We conducted similar analyses for the resolution of Basellaceae and Didiereaceae and for the resolutions of the early diverging relationships within the Cactaceae. In specific, 506 genes supported (Basellaceae, (Didiereaceae+others)) and 334 genes supported Basellaceae+Didiereaceae as found by Soltis et al. (2011) and Anton et al. (2014). No significant outlying genes were observed supporting either the above topological constraints (fig. 2B). For the early diverging Cactaceae, we examined the genes that supported the grade of relationships (Leuenbergeria, (Pereskia+others)) versus Leuenbergeria+Pereskia. Overall, 472 genes supported the grade, with 368 supporting Leuenbergeria+Pereskia. We also found one gene (cluster4707, with homology to the "NF-X1-type zinc finger protein") strongly supported the grade topology (>110 lnL units), without any obvious mismatching in alignment.
WGD featured the evolution of Portulacineae
Whole-genome duplications (WGD) have been recognized as having a profound influence on the evolutionary history of extant lineages, especially for plants (e.g., Cui et al. 2006; Soltis and Soltis 2009; Jiao et al. 2011; Wendel 2015; Yang et al. 2015; Smith et al. 2018). Major WGD events have been inferred within the Caryophyllales (Yang et al. 2015, 2018; Walker et al. 2017) including three within Portulacineae: in the ancestor of Portulacineae, in the ancestor of Basellaceae, and within Montiaceae. The improved taxon sampling in the current study enabled us to infer additional events of putative WGD and large-scale gene duplications (fig. 1). Specifically, large-scale gene duplications were found in the ancestor of Portulacineae (node 13), subclades of Montiaceae [along the origin of Calyptridium (node 17), and the sister clade of Calandrinia (node 19)], in the ancestor of Didiereoideae (node 27), and in the ancestor of Cactaceae, Cactoideae and Opuntioideae (nodes 35, 39 and 50).
We considered evidence for a WGD event in the ancestor of Portulacineae (Yang et al. 2015) to be a high percentage of gene duplications (13.4%) and a Ks peak (~0.4-1.0) shared by all members in this clade. Our identification of putative WGD at the base of Portulacineae contrasts with the analyses of Yang et al. (2018) that found increased gene duplication (24%) in the ancestor of Portulacineae+Molluginaceae. We did not detect a similar pattern of gene duplications at this node (1%, fig. 1), confirming that the Yang et al. (2018)’s estimation could result from phylogenetic uncertainty. We found a high percentage of gene duplication for the Didiereoideae (50.1%, fig. 1) accompanied by a very recent Ks peak (between 0.05-0.10) for all the species within this clade. We also identified genome duplications within the Montiaceae. Yang et al. (2018) identified WGD in the ancestor of Claytonia species. With expanded sampling, we placed this WGD event at the ancestor of Lewisia and Claytonia, as all four species in this clade exhibited Ks peak between 0.2-0.4 (supplementary figs. S2 and S3, Supplementary Material online). We also identified an elevated number of gene duplications in the two Calyptridium species, accompanied by a very recent Ks peak (between 0.05-0.10; fig. 1).

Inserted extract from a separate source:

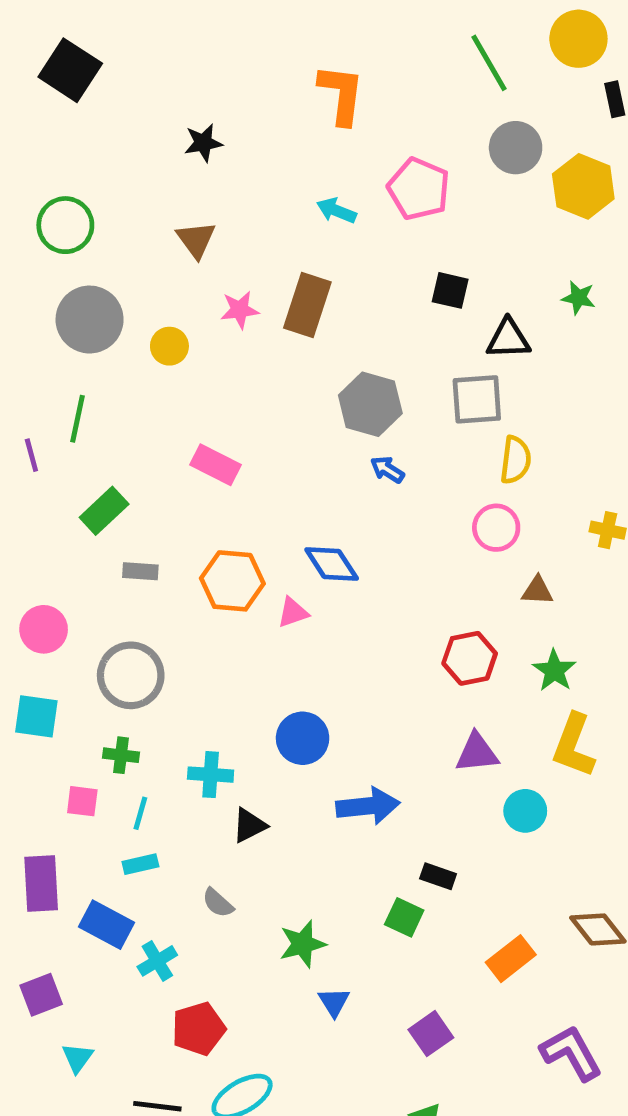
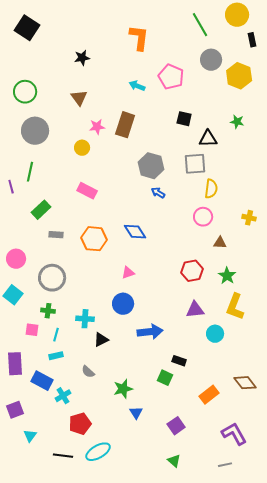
yellow circle: (169, 346) -> (82, 148), moved
pink triangle: (293, 612) -> (128, 273), moved
cyan square: (36, 716) -> (13, 295), turned 30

While we identified a high number of gene duplications at the origin of the Cactaceae, we did not infer a WGD event as we did not detect a corresponding elevated Ks peak. This finding is consistent with other recent studies (Walker et al. 2017; Yang et al. 2018). Several other nodes within the phylogeny (e.g., nodes 50 and 39) exhibited similar patterns with high numbers of duplications but no corresponding Ks peak (fig. 1). There are several complications (gene loss, gene tree conflict, life history shifts, etc.) that may obscure the detection of gene/genome duplications and further investigation with more taxa are likely to help shed light in future studies.

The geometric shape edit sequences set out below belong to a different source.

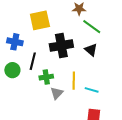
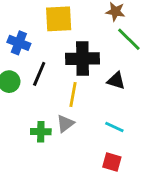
black triangle: (91, 50) -> (116, 81), moved, turned -32
green cross: (46, 77) -> (41, 132), moved
yellow line: (74, 81) -> (73, 95), moved

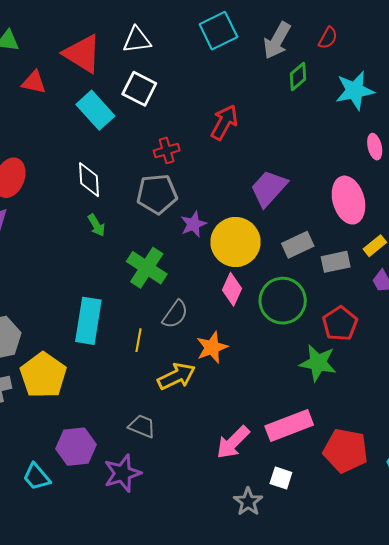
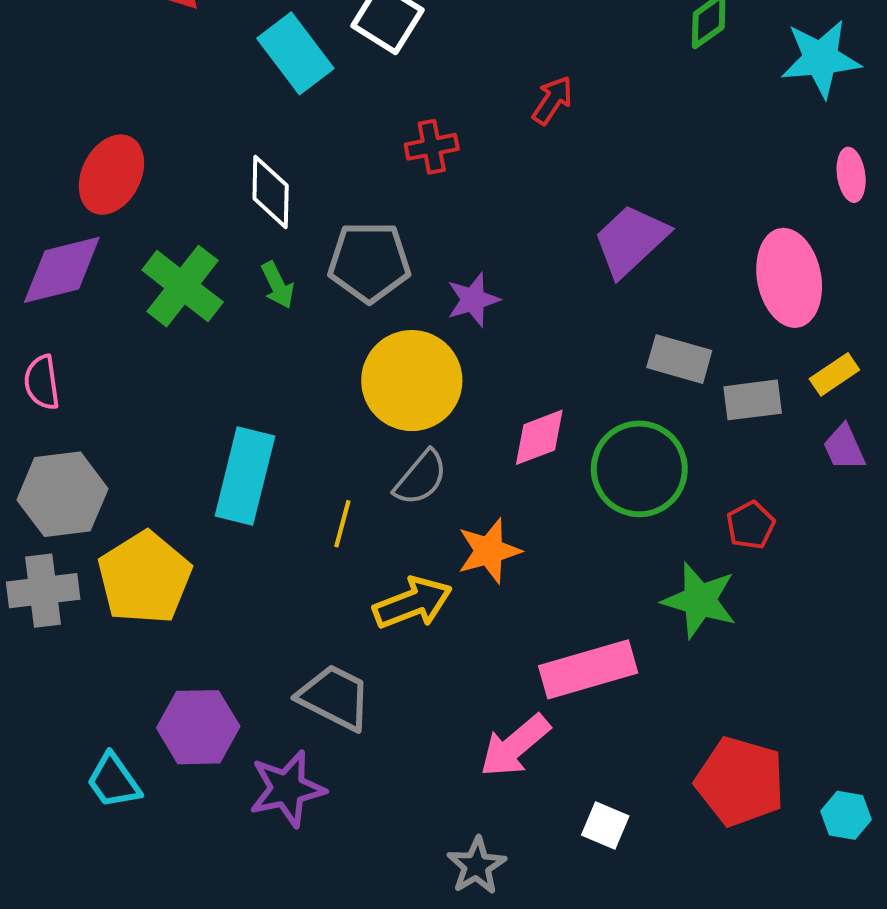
red arrow: (224, 122) -> (552, 100), size x0.7
gray pentagon: (157, 194) -> (369, 262), moved
yellow circle: (236, 242) -> (412, 381), moved
gray rectangle: (298, 245) -> (679, 359), turned 36
green cross: (147, 268) -> (183, 286), moved
pink diamond: (232, 289) -> (539, 437), turned 40
red pentagon: (340, 324) -> (751, 525), size x0.7
pink rectangle: (289, 425) -> (588, 669), moved
gray trapezoid: (142, 426) -> (335, 697), size x1.4
gray star: (248, 502) -> (477, 866), moved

For identifying duplications within a single lineage, we examined Ks plots as gene tree-based methods cannot accurately infer WGD on terminal branches. Our Ks analyses inferred two additional genome duplication events occurring within single taxa: in Basella alba (Ks=0.45) and Mollugo verticillata (Ks=0.25) (supplementary fig. S2, Supplementary Material online). Both species showed higher chromosome counts relative to close allies (Yang et al. 2018). These WGD inferences are consistent with previous studies (Yang et al. 2015, 2018).
Although Ks plots have been widely applied to WGD inference, higher Ks values (e.g., >0.75) are associated with increasingly large error (Li 1997), so it is more appropriate to detect recent WGDs with Ks values less than 2 (Vanneste et al. 2013). On the other hand, peaks at smaller Ks values (e.g., < 0.25) can also be difficult to interpret due to the splice variants or other anomalies produced during transcriptomic assembly. However, in the case of slowly evolving lineages or recent duplications, only examining larger Ks can result in missing of some potential duplications. We note that this may be the case with the Didiereoideae where the Ks peak falls in a range that also may contain splice variants (i.e., Ks peak occurred < 0.1, supplementary fig. S2, Supplementary Material online).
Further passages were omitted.